The relationship between “dementia” and “Major Neurocognitive Disorder” (MND) can confuse many people seeking to understand cognitive decline. While the two terms are often used interchangeably in general conversation, modern clinical practice maintains a specific distinction. The shift in terminology reflects a current understanding of cognitive impairment as a spectrum, which helps clarify the severity and functional impact of different types of cognitive changes.
Defining the Syndrome: The Traditional View of Dementia
Dementia is historically defined as a syndrome, a collection of symptoms rather than a specific disease itself. The traditional definition describes a progressive deterioration of cognitive function that is severe enough to interfere with a person’s ability to perform everyday activities. This decline must represent a change from the individual’s previous level of functioning and cannot be explained by normal aging. Symptoms often involve a decline in two or more specific cognitive domains, such as memory, language, judgment, and problem-solving. A diagnosis requires impairment in social or occupational functioning, emphasizing the significant impact the cognitive deficits have on a person’s ability to live independently.
The Diagnostic Shift: Why Major Neurocognitive Disorder is the Preferred Term
The formal shift from “dementia” to “Major Neurocognitive Disorder” began with the publication of the fifth edition of the Diagnostic and Statistical Manual of Mental Disorders (DSM-5). MND is now the official clinical designation for the syndrome previously known as dementia. This change aimed to reduce the historical stigma associated with “dementia.” The older term was also often used synonymously with Alzheimer’s disease, which incorrectly implied a single cause for all severe cognitive decline.
The new terminology emphasizes a more precise scientific understanding.
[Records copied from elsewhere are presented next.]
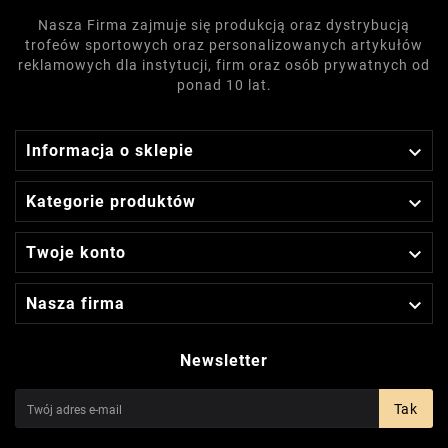
Nasza Firma zajmuje się produkcją oraz dystrybucją
trofeów sportowych oraz personalizowanych artykułów
reklamowych dla instytucji, firm oraz osób prywatnych od
ponad 10 lat.

Informacja o sklepie

Kategorie produktów

Twoje konto

Nasza firma
Newsletter
Tak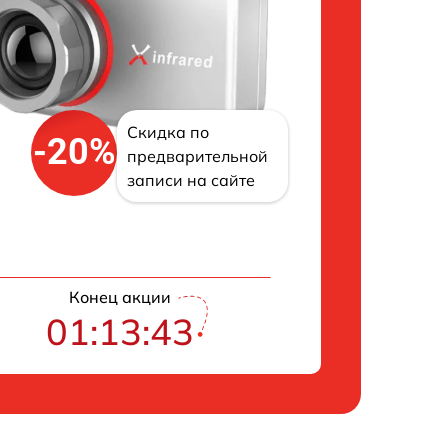
Скидка по
-20%
предварительной
записи на сайте
Конец акции
01:13:42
The MND diagnosis requires evidence of significant decline in one or more of six defined cognitive domains. These domains include complex attention, executive function, learning and memory, language, perceptual-motor function, and social cognition. Focusing on these domains allows clinicians to better identify the pattern and likely cause of the decline. This framework treats cognitive deterioration as a spectrum, allowing for a more nuanced classification and helping to separate the underlying disease pathology from the resulting clinical syndrome.
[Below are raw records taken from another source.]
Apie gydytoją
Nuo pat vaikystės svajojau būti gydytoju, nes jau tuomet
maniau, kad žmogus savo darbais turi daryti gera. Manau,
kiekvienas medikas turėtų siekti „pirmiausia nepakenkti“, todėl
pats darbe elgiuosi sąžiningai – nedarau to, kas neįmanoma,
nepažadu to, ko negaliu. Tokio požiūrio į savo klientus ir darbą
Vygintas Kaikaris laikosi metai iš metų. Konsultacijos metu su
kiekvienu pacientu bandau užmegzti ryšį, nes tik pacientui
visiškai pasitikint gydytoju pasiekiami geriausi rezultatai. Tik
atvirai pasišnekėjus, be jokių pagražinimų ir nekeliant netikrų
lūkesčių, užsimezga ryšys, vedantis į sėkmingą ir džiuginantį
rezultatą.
Understanding the Spectrum of Impairment
The shift to Neurocognitive Disorders (NCDs) introduced a spectrum of impairment, including Major NCD and Mild NCD. The primary difference lies in the severity of the cognitive decline and its impact on daily life.
Major NCD is diagnosed when cognitive deficits are severe enough to interfere with a person’s independence in everyday activities. This interference is often measured by the inability to manage complex tasks like paying bills or managing medications, known as instrumental activities of daily living (IADLs).
In contrast, Mild Neurocognitive Disorder (Mild NCD) involves a modest decline in cognitive function that is noticeable, but which does not compromise independent living. Individuals with Mild NCD may require extra effort or accommodations to complete daily tasks, but they generally maintain their functional independence. This category recognizes cognitive changes that exceed normal aging but have not progressed to the severe stage of Major NCD. Mild NCD can represent a precursor to Major NCD, though not everyone diagnosed will progress, and some individuals may see improvement depending on the underlying cause. The distinction between Major and Mild NCD is based entirely on whether the cognitive impairment necessitates assistance with daily living.
Primary Causes of Neurocognitive Disorders
Major Neurocognitive Disorder is a descriptive syndrome, meaning that once diagnosed, a specific underlying cause, or etiology, must be identified.
Alzheimer’s disease is the most common underlying cause of Major NCD, accounting for an estimated 60% to 70% of cases globally. It is characterized by the buildup of amyloid plaques and tau tangles in the brain. Vascular Neurocognitive Disorder, the second most common cause, results from cerebrovascular events or small vessel damage that impair blood flow to the brain.
Lewy body disease is another frequent cause, involving abnormal deposits of alpha-synuclein protein. This condition is characterized by fluctuating cognition, visual hallucinations, and symptoms similar to Parkinson’s disease. Other distinct etiologies include frontotemporal lobar degeneration, which primarily affects personality and language skills, and NCD due to Traumatic Brain Injury (TBI). NCDs can also be caused by conditions like Parkinson’s disease, Huntington’s disease, HIV infection, prion diseases, or correctable issues such as vitamin deficiencies or thyroid disorders.